Amitav Ghosh's Experimentation With Historiographic Metafiction, Languages And Dialects In Ethics And Ideology

Main Article Content

Garima Diwan, Dr. M. S. Mishra

Abstract

Amitav Ghosh's Ibis Trilogy at a glance is no doubt a historical fictional work that reinvents the murky opium trade flanked by British India and China which concludeshooked onthefull-blown war amongst England and China.The postmodernism is an eon of rebellion which demands for vicissitudes in every walk of life with all disciplines of knowledge, experience such as philosophy, literature, and science. The Postmodernism not only castoffs modernism but also amends and overlaps modernism.Nevertheless, the three novelsthe shadow lines, glasspalace, an antique land, Sea of Poppies, River of Smoke and Flood of Fire likewisesocial, commercial, explores political and linguistic intricacies of postmodernism or early colonial period. The Historiographic metafiction is paradoxical term that entails of two diverse genres of metafiction and history.
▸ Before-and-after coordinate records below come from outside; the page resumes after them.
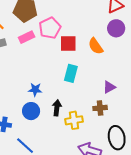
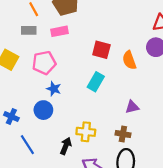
pink pentagon: (50, 28) -> (44, 63), moved
black arrow: (57, 108) -> (66, 146), moved
brown cross: (100, 108) -> (123, 134), moved

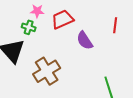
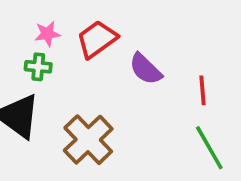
red line: (115, 25) -> (202, 90), moved

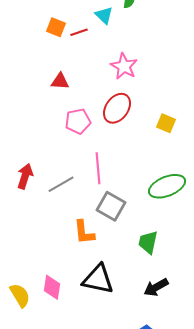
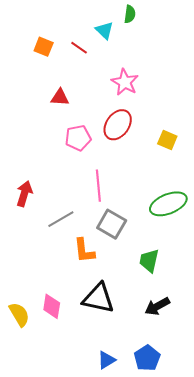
orange square: (56, 27) -> (44, 47), moved
red line: (79, 32) -> (79, 48), turned 54
gray line: (61, 184) -> (61, 219), moved

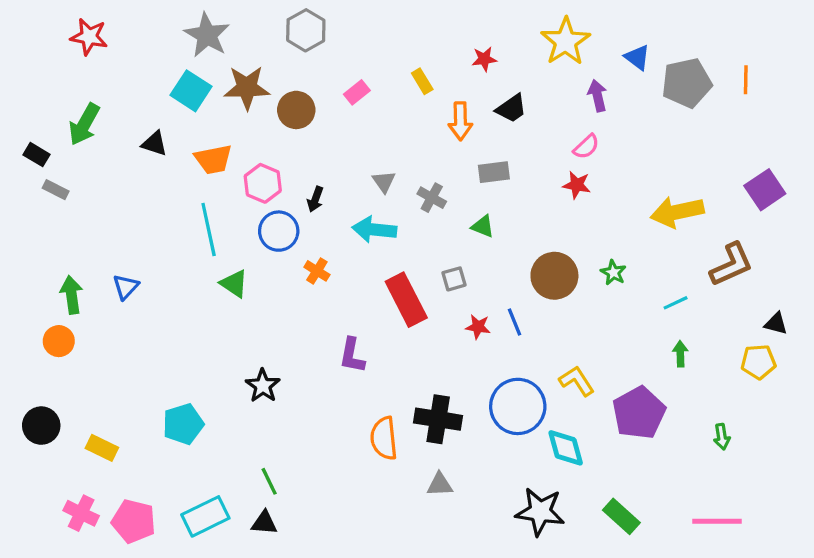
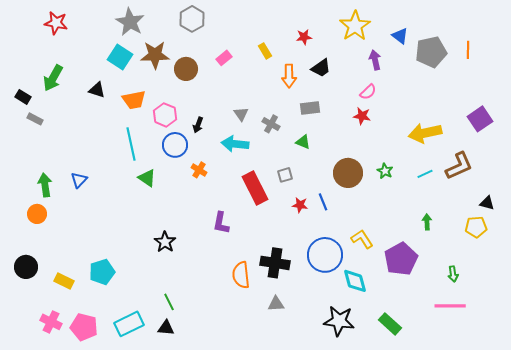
cyan line: (676, 303) -> (425, 174), moved
cyan pentagon: (183, 424) -> (102, 272), moved
pink line: (717, 521) -> (450, 306), moved

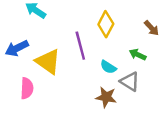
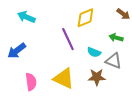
yellow diamond: (106, 24) -> (85, 18), turned 50
yellow triangle: (48, 61) -> (64, 78), moved

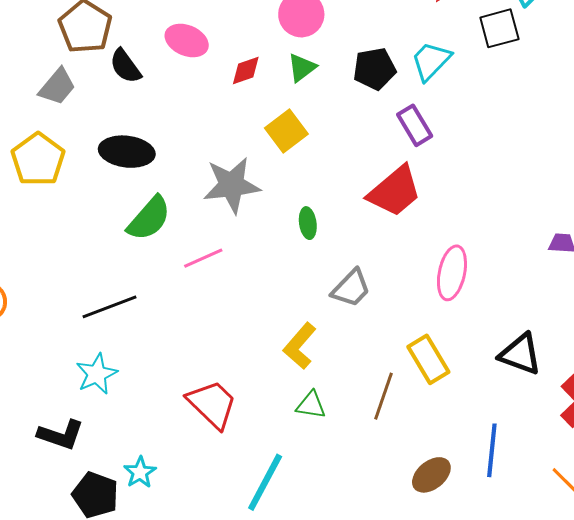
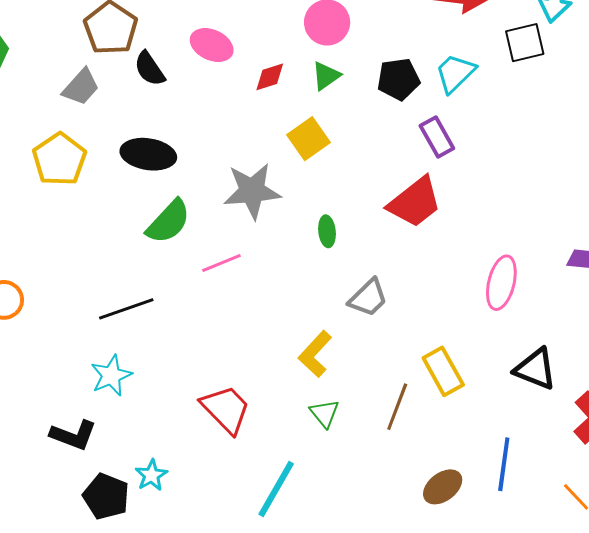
pink ellipse: (452, 273) -> (501, 283), moved
green triangle: (311, 405) -> (324, 413), turned 40

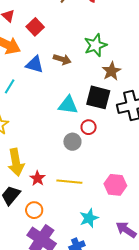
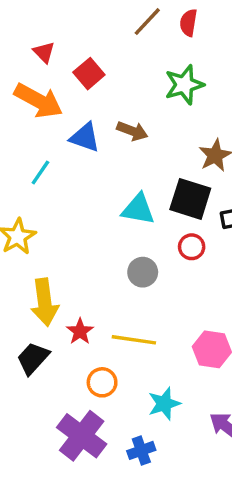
green star: (95, 45) -> (184, 85), moved
red circle: (89, 127) -> (192, 247), moved
orange circle: (34, 210) -> (102, 382), moved

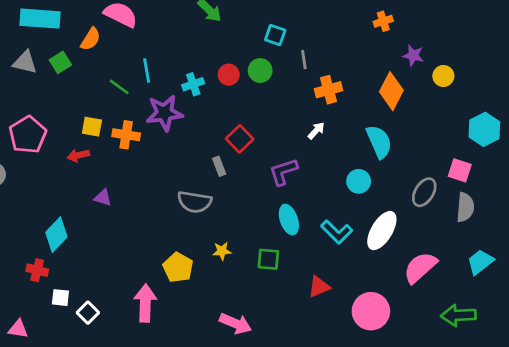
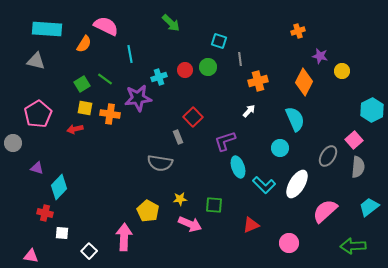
green square: (60, 62) -> (82, 84), moved
cyan line: (147, 71) -> (130, 54), moved
pink square: (460, 170) -> (354, 140), turned 30
purple triangle: (103, 198) -> (37, 168), moved
cyan ellipse: (289, 220) -> (238, 167), moved
pink circle: (371, 311) -> (289, 243), size x0.7
white square: (88, 313) -> (89, 251), moved
pink arrow: (236, 324) -> (190, 224), moved

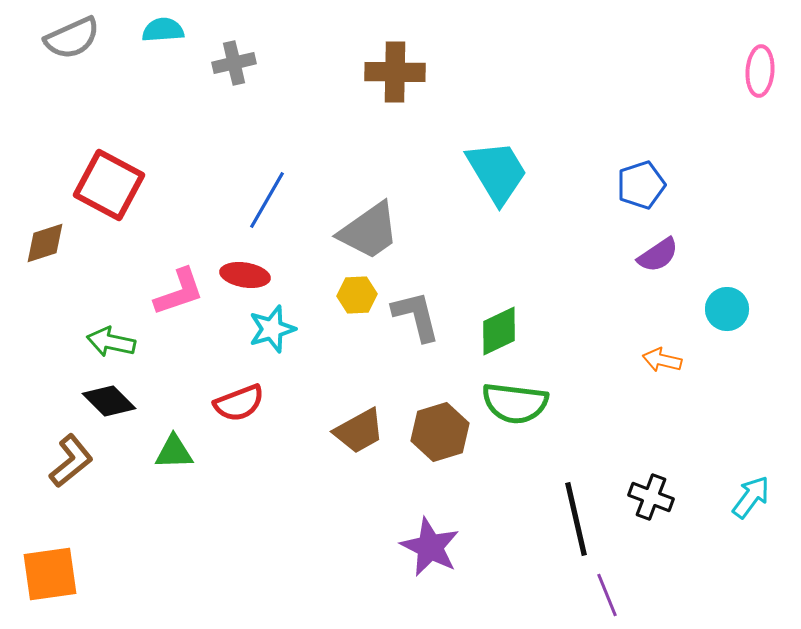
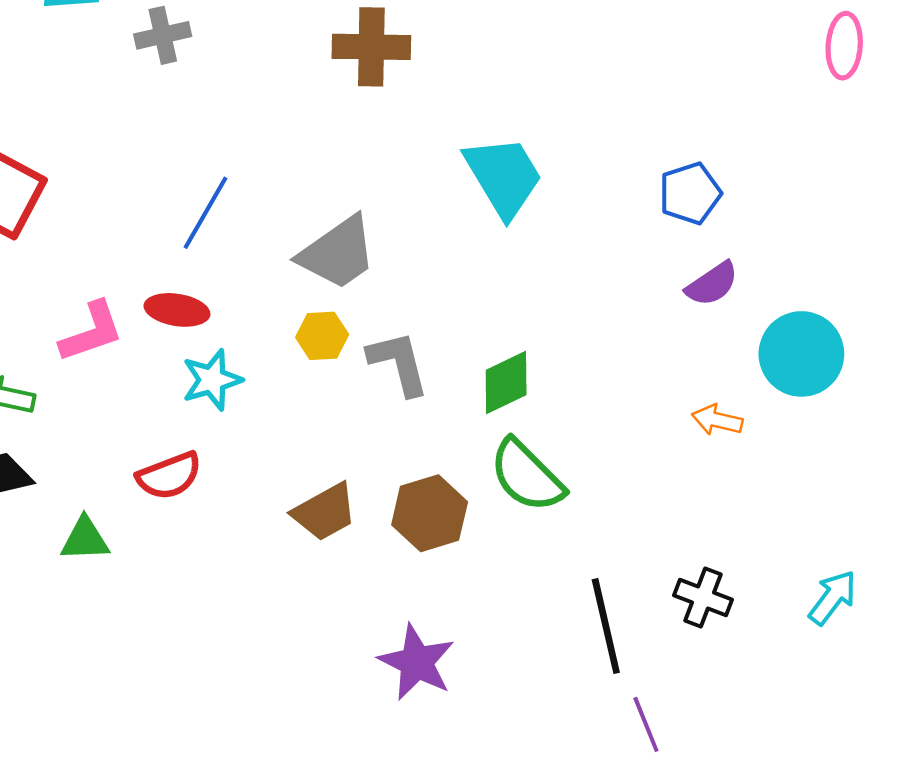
cyan circle: (727, 309) -> (801, 354), size x1.5
green semicircle: (515, 403) -> (527, 476), turned 38

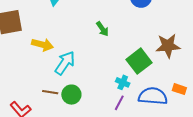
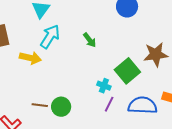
cyan arrow: (65, 63) -> (50, 36), moved
cyan cross: (123, 82) -> (104, 86), moved
purple line: (119, 103) -> (109, 104), moved

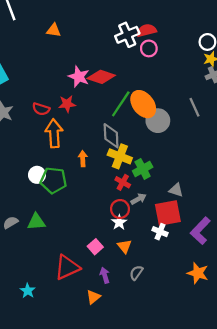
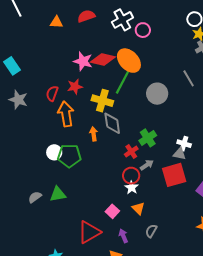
red semicircle: (147, 30) -> (86, 16), moved
orange ellipse: (143, 104) -> (129, 61), moved
red semicircle: (41, 109) -> (52, 93), turned 98
gray diamond: (111, 136) -> (112, 123), moved
yellow cross: (120, 156) -> (102, 101), moved
red cross: (123, 182) -> (131, 152), turned 32
white cross: (160, 232) -> (184, 144), moved

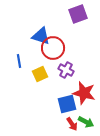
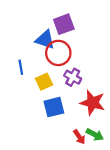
purple square: (78, 14) -> (64, 24), moved
blue square: (67, 104) -> (54, 107), moved

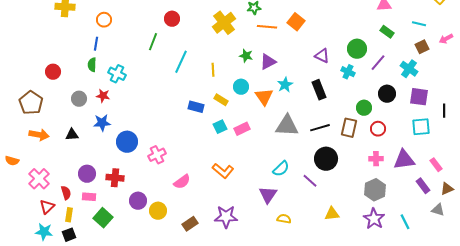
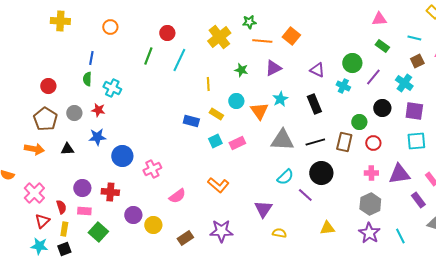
orange circle: (104, 20) -> (110, 27), moved
cyan line: (181, 62) -> (179, 60), moved
purple triangle: (268, 62) -> (273, 68), moved
brown pentagon: (31, 103) -> (45, 119), moved
cyan semicircle: (281, 169) -> (285, 177), moved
Henceforth, historiographic metafiction is termed double self-reflexive for the reason that the historiographic metafictional writings imitate their own realistic over and above fictional status. These categories of writings realize readers that they are relishing realistic and fictional texts. This paper steadily analyses the confirmations of the emphasizes the historiographic metafictional and also historiographic metafiction features as imbedded in novels of Amitav Ghosh. Ghosh’snovels such as The Glass Palace and In An Antique Land are only recreation of history with some fictional background, characters and their stories. This article observes how Dr Amitav Ghosh throughout over-1600 pages of his abundant acclaimed trilogy investigated with at best 23 other languages and dialects, at backdrop of vast seascape of the Indian Ocean all over from Cape Town to Hong Kong Opium War amongst the British Empire and China in1839.